When in doubt, go light.
I remember being a blue button addict. Back when we were in Paramus as a gym, Great White CrossFit would use wodify instead of Triib, and the Rx button for workouts was commonly referred to as the blue button. It’s almost like a rite of passage to learning what it truly means to get better. It’s not the Rx button that signals your progression; it’s your intensity. Thus, before one must truly begin progressing again, one must regress by becoming a blue button addict.
We’ve all been there, we walk into the gym and look at the board, or we look at triib before the workout and say, Yes! I get to Rx this workout!or do it as prescribed that is. And that is because as a CrossFit athlete, ESPECIALLY at the tank, we are conditioned to be competitive with ourselves above anyone else. From the moment we see that first muscle up, or that first 225 lb deadlift, or maybe those first set of tap and go heavy snatches, we become ambitious and light a fire within ourselves to be able to do everything and anything that can be done at CrossFit. What’s wrong with that? Not a damn thing. As long as you are not sacrificing intensity, that is.
And that’s the catch isn’t it? I know that you know that I know that you know. We both know. That weight is too heavy, or that movement is too challenging. You know how I know? Because I, too, was a blue button addict. I, too, sacrificed intensity for the sake of looking at the white board in order to see the Rx button lit next to my name. Capped? Who cares? Dat Rx doe fam! But you see, that goes against the very definition and purpose of CrossFit. But how Sway?! You must first begin to understand the concept of CrossFit in order to appreciate why scaling can be the best path to your success in the SPORT of CrossFit.

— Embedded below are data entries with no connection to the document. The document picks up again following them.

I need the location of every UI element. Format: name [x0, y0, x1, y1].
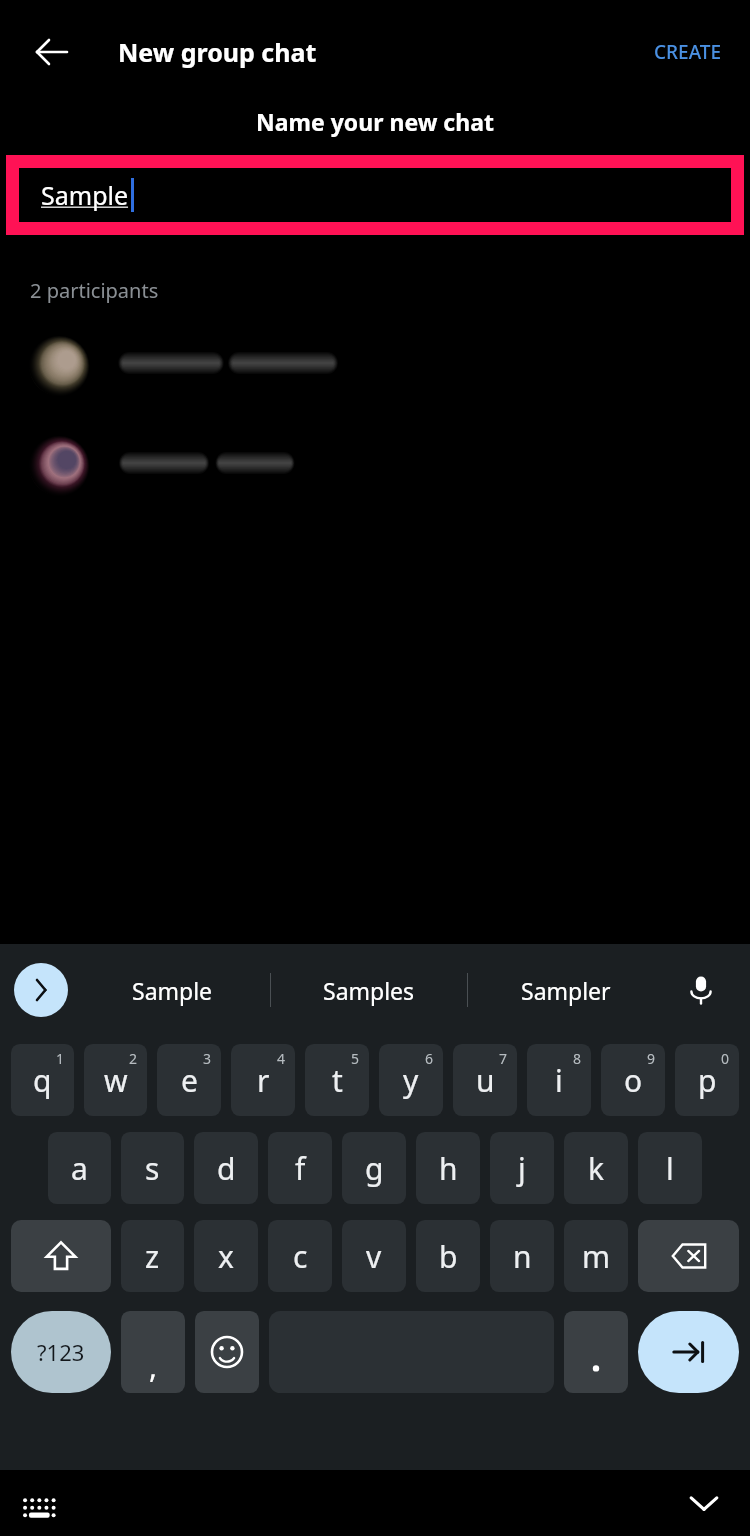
staticText: o	[624, 1060, 643, 1101]
button[interactable]: b	[416, 1220, 480, 1292]
staticText: l	[666, 1148, 674, 1189]
button[interactable]: u	[453, 1044, 517, 1116]
button[interactable]	[0, 332, 750, 394]
staticText: d	[217, 1148, 236, 1189]
button[interactable]: p	[675, 1044, 739, 1116]
button[interactable]: Back	[20, 20, 84, 84]
button[interactable]: Emoji	[195, 1311, 259, 1393]
button[interactable]: Samples	[271, 975, 467, 1006]
button[interactable]: x	[194, 1220, 258, 1292]
button[interactable]: Voice input	[674, 963, 728, 1017]
button[interactable]: j	[490, 1132, 554, 1204]
button[interactable]: Backspace	[638, 1220, 739, 1292]
button[interactable]: Switch keyboard	[12, 1475, 68, 1531]
staticText: g	[365, 1148, 384, 1189]
button[interactable]: Sample	[6, 155, 744, 235]
button[interactable]: q	[11, 1044, 74, 1116]
staticText: ,	[149, 1346, 158, 1387]
button[interactable]: i	[527, 1044, 591, 1116]
staticText: p	[698, 1060, 717, 1101]
staticText: h	[439, 1148, 458, 1189]
staticText: Name your new chat	[0, 106, 750, 137]
button[interactable]: k	[564, 1132, 628, 1204]
staticText: 7	[499, 1049, 508, 1068]
staticText: CREATE	[654, 39, 722, 65]
staticText: 8	[573, 1049, 582, 1068]
button[interactable]: r	[231, 1044, 295, 1116]
button[interactable]: Hide keyboard	[676, 1475, 732, 1531]
staticText: 3	[203, 1049, 212, 1068]
button[interactable]: More suggestions	[14, 963, 68, 1017]
button[interactable]: Period	[564, 1311, 628, 1393]
button[interactable]: ?123	[11, 1311, 111, 1393]
button[interactable]: Sampler	[468, 975, 664, 1006]
button[interactable]: Shift	[11, 1220, 111, 1292]
staticText: r	[257, 1060, 270, 1101]
staticText: Samples	[323, 975, 415, 1006]
staticText: m	[582, 1236, 611, 1277]
button[interactable]: Enter	[638, 1311, 739, 1393]
staticText: 6	[425, 1049, 434, 1068]
staticText: s	[145, 1148, 160, 1189]
button[interactable]: a	[48, 1132, 111, 1204]
staticText: b	[439, 1236, 458, 1277]
staticText: New group chat	[118, 35, 317, 69]
staticText: k	[588, 1148, 605, 1189]
staticText: y	[403, 1060, 419, 1101]
staticText: 4	[277, 1049, 286, 1068]
staticText: q	[33, 1060, 52, 1101]
staticText: v	[366, 1236, 382, 1277]
button[interactable]: g	[342, 1132, 406, 1204]
button[interactable]: c	[268, 1220, 332, 1292]
staticText: j	[518, 1148, 526, 1189]
button[interactable]: o	[601, 1044, 665, 1116]
button[interactable]: n	[490, 1220, 554, 1292]
button[interactable]: e	[157, 1044, 221, 1116]
staticText: 9	[647, 1049, 656, 1068]
button[interactable]: Comma	[121, 1311, 185, 1393]
staticText: ?123	[37, 1337, 85, 1367]
button[interactable]	[0, 432, 750, 494]
staticText: Sample	[41, 178, 129, 212]
staticText: a	[71, 1148, 88, 1189]
staticText: t	[332, 1060, 343, 1101]
staticText: 1	[56, 1049, 65, 1068]
button[interactable]: f	[268, 1132, 332, 1204]
button[interactable]: l	[638, 1132, 702, 1204]
staticText: x	[218, 1236, 234, 1277]
staticText: 5	[351, 1049, 360, 1068]
staticText: 2	[129, 1049, 138, 1068]
button[interactable]: CREATE	[640, 29, 736, 75]
button[interactable]: v	[342, 1220, 406, 1292]
button[interactable]: z	[121, 1220, 184, 1292]
button[interactable]: h	[416, 1132, 480, 1204]
staticText: w	[104, 1060, 128, 1101]
staticText: n	[513, 1236, 532, 1277]
button[interactable]: y	[379, 1044, 443, 1116]
staticText: Sampler	[521, 975, 611, 1006]
staticText: 0	[721, 1049, 730, 1068]
button[interactable]: t	[305, 1044, 369, 1116]
staticText: c	[293, 1236, 308, 1277]
button[interactable]: d	[194, 1132, 258, 1204]
staticText: e	[181, 1060, 198, 1101]
staticText: u	[476, 1060, 495, 1101]
staticText: i	[555, 1060, 563, 1101]
button[interactable]: w	[84, 1044, 147, 1116]
staticText: Sample	[132, 975, 213, 1006]
staticText: z	[145, 1236, 160, 1277]
button[interactable]: m	[564, 1220, 628, 1292]
button[interactable]: Sample	[74, 975, 270, 1006]
button[interactable]: s	[121, 1132, 184, 1204]
staticText: 2 participants	[30, 277, 159, 304]
staticText: f	[295, 1148, 306, 1189]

CrossFit is a sport, a sport of science in the arena of fitness. I get it. Most of us walked through those doors with the intent of reshaping our bodies, to look better, but somehow we fell in love with the sport and the results. Early on, those results were in leaps and bounds, and the reason? You were scaling. How Say?! I’m trying to explain. You see, those first couple of months your intensity was at its max. You’d walk in through the doors and pick a weight or a scale that was appropriate for you to give it your all in the allotted amount of time in the cap. You didn’t care about the blue button because you weren’t focused on the Rx, but rather on your conditioning and results.
CrossFit believes that you have a window, call it a fitness window, and that the window opens and closes very fast. Within your first 30 minutes, you will be exponentially more efficient at achieving your fitness goals than you will in say minute 90. This is why we only workout for 1 hour, and why most CrossFit workouts do not require you to move for more than 20 minutes. Ever done Fran? Grace? See, you get my point. The idea is intensity, not weight, not volume. The body only knows failure. Pushing the intensity is the best way to achieve your results. But often once we taste that blue button we begin to insist on chasing it, instead of scaling back in order to push the intensity.
So coach, how do I know when I should scale? Isn’t that a super hard thing to figure out? Absolutely it is. It’s probably one of the hardest things to do. I still find myself asking, but the honest truth is that it’s easy to figure out. Just ask yourself, can I finish under the cap at that weight or with that movement? If the answer is no, you are defeating the point of what you signed up to do. You are saying, No, I cannot maintain the necessary intensity to achieve the results which I thirst.
Some of my best gains in CrossFit came after I committed to saying no to the blue button. So now I invite you to say no to it with me if intensity is the price that must be paid for that blue button. Remember, it’s your results that you are sacrificing.